Ahmadinejad slams Saudi role in Yemen conflict

14 Jan, 2010

Iran's president lashed out at Saudi Arabia on Wednesday over its role in Yemen's conflict with Shia rebels, saying it should try to foster peace rather than use weapons against fellow Muslims. The comments by President Mahmoud Ahmadinejad were the strongest criticism yet by predominantly Shia Muslim Iran of mainly Sunni Saudi Arabia over Riyadh's involvement in the Yemen conflict.
"We were expecting that Saudi Arabian officials act like a mentor and make peace between brothers, not that they themselves enter the war and use bombs and machineguns against Muslims," Ahmadinejad said in a televised speech.

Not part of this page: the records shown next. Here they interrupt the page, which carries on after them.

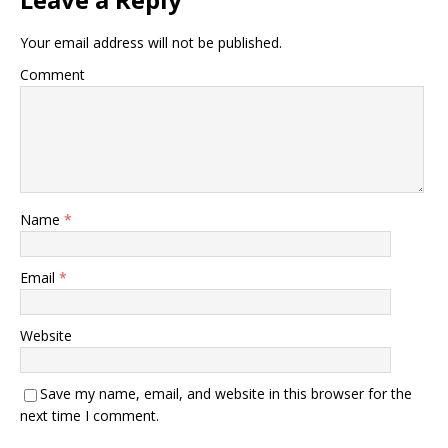
Your email address will not be published.
Comment
Name
*
Email
*
Website
Save my name, email, and website in this browser for the
next time I comment.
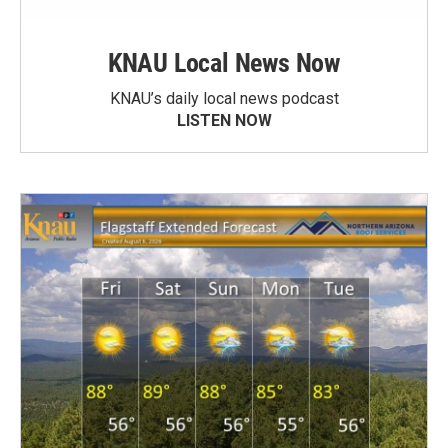
KNAU Local News Now
KNAU’s daily local news podcast
LISTEN NOW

"If only a small part of the weapons of Saudi Arabia were used in favour of Gaza and against the Zionist regime (Israel), today there would be no sign of the Zionist regime in the region," he said on state television. Ahmadinejad said Saudi Arabia, the world's top oil producer and a US ally, used crude oil income to buy weapons which are then used to "kill brothers" and create sedition.
Ahmadinejad, who often rails against the West, also said he believed the United States, Britain and Israel were behind the Yemen conflict, aiming to "set the whole region on fire" in a bid to dominate the Middle East. "I hope that my Yemeni brothers sit down and talk and negotiate and solve the problems," he said.